Sun et al aimed to recover all DNA fragments containing HIV genomes from a population of millions of CD4+ T cells, to sequence the molecules individually, and their immediately adjacent junctions. The team extracted large DNA fragments from cells encapsulated in micro-droplets to isolate the integrated HIV genomes. Using multiplexed displacement amplification (MDA), they non-specifically amplified each genomic fragment to obtain sufficient single proviruses for sequencing. They then followed this by isolating individual droplets with HIV proviruses, where each droplet was barcoded and sequenced. The virologists then mapped readouts from each droplet to an HIV reference genome to identify integration sites to facilitate clear-cut information on the complexity of the virus genome, and their integration sites—crucial to assess the cellular reservoir.

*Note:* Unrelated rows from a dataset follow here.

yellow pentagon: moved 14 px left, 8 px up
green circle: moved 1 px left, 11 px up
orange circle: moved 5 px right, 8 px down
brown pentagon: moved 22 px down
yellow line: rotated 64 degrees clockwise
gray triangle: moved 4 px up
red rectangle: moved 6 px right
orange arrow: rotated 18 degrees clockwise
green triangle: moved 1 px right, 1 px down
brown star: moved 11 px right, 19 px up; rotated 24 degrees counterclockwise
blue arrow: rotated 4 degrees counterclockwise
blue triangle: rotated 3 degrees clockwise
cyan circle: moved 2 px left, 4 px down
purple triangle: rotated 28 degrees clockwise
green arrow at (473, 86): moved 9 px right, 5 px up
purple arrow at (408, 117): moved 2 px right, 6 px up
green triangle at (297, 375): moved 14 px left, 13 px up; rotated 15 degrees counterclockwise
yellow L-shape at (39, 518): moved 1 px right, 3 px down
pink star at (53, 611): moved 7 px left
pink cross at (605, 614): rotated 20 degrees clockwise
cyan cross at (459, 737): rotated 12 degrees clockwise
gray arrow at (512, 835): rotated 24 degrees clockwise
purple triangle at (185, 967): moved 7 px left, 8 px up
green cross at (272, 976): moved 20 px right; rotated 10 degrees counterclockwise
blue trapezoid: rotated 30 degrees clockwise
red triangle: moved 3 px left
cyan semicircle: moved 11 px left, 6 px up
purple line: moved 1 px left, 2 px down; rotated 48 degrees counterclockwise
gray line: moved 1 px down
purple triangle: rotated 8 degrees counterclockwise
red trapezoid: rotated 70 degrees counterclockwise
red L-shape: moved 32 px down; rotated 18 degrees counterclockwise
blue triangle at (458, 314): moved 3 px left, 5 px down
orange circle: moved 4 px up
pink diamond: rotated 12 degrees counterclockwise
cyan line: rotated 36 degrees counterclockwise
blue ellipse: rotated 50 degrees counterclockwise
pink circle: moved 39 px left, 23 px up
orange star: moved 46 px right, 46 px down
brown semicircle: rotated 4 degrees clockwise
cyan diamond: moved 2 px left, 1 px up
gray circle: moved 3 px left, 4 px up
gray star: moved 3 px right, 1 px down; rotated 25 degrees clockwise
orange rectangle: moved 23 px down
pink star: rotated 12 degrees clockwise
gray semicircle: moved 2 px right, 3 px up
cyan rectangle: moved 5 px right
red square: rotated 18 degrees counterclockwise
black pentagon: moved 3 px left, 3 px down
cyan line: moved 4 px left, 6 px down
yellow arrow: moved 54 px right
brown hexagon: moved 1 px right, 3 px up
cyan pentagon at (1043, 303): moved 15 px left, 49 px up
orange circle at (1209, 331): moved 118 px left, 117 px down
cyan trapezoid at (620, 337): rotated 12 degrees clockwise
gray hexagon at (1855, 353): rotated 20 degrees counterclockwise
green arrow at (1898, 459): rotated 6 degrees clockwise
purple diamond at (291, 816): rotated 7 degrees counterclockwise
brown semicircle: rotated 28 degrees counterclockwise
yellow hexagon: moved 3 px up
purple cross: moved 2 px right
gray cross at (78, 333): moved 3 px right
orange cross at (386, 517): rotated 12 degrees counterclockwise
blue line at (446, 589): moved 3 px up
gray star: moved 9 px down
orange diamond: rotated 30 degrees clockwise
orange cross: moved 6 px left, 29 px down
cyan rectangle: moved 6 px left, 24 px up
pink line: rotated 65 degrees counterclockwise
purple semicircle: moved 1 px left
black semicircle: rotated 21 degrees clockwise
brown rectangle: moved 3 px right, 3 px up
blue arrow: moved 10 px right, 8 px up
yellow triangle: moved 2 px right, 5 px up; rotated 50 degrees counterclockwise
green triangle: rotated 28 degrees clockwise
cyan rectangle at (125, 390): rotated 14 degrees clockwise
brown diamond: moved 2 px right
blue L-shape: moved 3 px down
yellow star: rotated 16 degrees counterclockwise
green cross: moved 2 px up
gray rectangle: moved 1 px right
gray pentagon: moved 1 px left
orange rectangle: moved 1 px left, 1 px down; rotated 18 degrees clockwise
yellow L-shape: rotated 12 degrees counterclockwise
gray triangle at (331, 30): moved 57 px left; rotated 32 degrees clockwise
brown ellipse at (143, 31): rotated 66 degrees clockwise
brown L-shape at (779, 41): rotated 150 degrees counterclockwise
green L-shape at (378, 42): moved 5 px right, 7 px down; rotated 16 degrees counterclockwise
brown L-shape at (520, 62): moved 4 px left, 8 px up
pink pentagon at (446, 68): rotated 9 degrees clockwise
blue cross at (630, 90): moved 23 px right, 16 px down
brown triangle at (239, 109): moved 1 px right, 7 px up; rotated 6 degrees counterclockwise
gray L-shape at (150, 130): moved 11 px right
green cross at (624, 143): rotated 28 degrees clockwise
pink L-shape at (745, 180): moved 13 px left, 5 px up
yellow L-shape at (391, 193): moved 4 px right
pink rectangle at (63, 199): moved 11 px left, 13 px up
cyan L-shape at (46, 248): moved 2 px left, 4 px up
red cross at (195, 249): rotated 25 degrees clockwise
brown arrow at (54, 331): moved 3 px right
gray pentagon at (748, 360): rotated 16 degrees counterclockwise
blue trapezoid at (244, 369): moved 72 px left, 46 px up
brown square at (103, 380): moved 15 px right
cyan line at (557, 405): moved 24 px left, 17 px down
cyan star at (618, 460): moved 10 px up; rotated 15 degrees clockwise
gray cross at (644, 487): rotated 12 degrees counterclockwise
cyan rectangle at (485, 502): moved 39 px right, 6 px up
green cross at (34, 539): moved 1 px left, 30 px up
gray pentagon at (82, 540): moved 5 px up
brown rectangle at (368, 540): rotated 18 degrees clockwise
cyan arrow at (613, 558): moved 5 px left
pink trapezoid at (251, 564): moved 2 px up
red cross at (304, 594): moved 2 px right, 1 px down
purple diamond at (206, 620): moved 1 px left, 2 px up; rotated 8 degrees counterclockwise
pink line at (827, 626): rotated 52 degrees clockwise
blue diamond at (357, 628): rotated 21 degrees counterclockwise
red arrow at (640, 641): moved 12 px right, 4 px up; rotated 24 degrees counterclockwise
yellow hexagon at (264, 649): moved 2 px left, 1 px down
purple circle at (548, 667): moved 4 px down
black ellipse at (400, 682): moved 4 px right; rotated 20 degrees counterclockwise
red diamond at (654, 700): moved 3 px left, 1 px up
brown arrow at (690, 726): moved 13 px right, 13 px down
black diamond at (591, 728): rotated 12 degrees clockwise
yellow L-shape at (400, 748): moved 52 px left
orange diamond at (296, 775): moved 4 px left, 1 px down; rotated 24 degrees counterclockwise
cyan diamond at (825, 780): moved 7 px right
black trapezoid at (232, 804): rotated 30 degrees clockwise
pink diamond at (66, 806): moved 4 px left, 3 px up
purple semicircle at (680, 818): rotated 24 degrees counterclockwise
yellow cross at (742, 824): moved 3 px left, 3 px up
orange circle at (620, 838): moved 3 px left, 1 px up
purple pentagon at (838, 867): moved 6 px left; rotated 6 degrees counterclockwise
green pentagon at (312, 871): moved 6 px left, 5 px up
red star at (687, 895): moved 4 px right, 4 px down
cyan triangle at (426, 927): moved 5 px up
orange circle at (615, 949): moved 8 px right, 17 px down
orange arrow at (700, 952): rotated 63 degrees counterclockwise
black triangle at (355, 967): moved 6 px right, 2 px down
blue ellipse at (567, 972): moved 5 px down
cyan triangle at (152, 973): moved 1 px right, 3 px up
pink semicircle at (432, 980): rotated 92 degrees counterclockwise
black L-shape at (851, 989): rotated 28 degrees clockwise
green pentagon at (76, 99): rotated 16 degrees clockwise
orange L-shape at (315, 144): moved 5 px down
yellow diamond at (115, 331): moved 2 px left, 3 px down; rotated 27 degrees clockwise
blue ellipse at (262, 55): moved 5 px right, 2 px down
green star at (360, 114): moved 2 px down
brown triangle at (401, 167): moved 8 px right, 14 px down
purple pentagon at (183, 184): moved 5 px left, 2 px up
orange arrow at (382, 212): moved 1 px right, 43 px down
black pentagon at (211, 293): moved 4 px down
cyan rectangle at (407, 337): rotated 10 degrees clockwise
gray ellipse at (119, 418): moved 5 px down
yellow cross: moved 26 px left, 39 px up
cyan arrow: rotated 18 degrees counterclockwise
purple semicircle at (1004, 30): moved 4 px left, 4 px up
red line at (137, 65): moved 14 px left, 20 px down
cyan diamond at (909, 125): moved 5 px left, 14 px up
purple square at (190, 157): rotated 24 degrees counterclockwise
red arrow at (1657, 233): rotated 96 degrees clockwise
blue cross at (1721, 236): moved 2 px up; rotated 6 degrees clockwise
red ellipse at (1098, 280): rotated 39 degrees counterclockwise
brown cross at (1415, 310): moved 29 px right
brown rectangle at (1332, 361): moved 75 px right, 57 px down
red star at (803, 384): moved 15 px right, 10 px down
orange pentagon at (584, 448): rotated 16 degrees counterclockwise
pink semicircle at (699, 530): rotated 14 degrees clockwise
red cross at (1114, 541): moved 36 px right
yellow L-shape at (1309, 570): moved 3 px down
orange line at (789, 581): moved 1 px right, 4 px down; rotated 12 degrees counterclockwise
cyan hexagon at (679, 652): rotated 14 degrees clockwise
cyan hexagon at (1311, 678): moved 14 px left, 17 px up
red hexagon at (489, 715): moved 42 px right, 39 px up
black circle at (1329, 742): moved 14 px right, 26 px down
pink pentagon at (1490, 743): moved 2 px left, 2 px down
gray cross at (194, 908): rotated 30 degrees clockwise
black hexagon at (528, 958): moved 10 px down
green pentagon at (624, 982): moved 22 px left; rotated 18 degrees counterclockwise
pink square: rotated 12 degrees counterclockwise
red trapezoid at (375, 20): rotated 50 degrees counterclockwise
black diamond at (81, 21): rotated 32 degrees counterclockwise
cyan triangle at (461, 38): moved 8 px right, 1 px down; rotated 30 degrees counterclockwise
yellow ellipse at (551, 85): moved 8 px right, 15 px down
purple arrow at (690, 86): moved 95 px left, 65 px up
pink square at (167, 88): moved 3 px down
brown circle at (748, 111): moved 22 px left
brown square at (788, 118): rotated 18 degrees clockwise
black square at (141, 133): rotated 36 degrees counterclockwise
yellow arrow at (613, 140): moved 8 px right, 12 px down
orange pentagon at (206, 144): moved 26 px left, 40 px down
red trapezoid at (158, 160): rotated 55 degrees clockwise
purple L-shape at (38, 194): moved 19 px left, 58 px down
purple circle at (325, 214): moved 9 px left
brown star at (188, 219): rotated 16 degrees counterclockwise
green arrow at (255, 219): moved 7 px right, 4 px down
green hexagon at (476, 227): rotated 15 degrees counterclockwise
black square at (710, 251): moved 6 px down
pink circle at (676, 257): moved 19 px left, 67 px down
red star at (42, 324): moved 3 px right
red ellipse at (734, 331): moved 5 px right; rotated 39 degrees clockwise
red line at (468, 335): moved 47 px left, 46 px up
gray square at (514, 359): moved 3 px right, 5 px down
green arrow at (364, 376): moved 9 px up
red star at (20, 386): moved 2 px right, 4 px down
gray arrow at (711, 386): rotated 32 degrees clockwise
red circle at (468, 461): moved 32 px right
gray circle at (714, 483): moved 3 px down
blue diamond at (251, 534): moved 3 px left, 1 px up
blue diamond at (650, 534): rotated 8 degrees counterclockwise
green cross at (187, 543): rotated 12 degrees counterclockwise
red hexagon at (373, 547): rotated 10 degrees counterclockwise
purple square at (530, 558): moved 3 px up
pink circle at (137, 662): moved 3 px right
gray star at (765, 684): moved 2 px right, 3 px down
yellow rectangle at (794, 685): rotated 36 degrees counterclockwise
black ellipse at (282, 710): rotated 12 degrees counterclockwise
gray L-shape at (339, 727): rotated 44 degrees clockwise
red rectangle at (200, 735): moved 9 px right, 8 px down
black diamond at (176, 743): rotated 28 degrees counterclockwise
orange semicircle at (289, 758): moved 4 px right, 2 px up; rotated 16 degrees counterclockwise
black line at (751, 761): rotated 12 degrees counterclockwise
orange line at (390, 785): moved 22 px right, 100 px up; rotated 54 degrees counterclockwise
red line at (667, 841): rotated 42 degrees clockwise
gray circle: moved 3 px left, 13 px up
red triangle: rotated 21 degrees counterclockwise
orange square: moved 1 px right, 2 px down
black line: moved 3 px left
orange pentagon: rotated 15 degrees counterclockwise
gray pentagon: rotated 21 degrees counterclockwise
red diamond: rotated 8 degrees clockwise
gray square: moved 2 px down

Detecting proviruses with SIP-Seq and regulating microfluidics
To increase the specificity of full-length proviruses and prevent random DNA cleavage, Sun et al employed a dual specific multiplexed Taqman PCR, to target regions on the HIV genome. During the experiments, they yielded a specific volume of DNA to sequence and confirm HIV provirus recovery. The microfluidics of the SIP-Seq setup contained three devices, including a droplet encapsulator, a merger and a sorter. The scientists loaded the human genomic DNA fragments with multiple displacement amplification (MDA) reagents to encapsulate up to 10 billion DNA fragments, approximating 75 kbp in length, in 20 million separate droplets, within 15 minutes. Each droplet contained 500 distinct fragments and Sun et al incubated them at 30 degrees Celsius, for non-specific amplification, prior to merging with Taqman PCR reagents. After repeating the steps for all detected HIV genomes, the team prepared the tubes for sequencing.
Analyzing HIV proviruses and their genomic landscape in ART-treated persons
Sun et al next validated the SIP-Seq on HIV cell lines and analyzed HIV in persons treated with ART. During the experiments, they prepared cells by plating, resting CD4+ T cells from an ART-treated person, followed by stimulation and in vitro culture for proliferation via three methods; shotgun, nested PCR, and SIP-Seq with Taqman probes. Both SIP-Seq and nested PCR yielded excellent results, the team specifically opted for SIP-Seq to characterize the full genetic diversity of infected cells in vivo. They followed this work by characterizing the genomic landscape of HIV proviruses, which they directly isolated from CD4+ T cells of infected persons. The outcomes revealed three clonal lineages to support clonal origin relative to previous studies of the same individuals.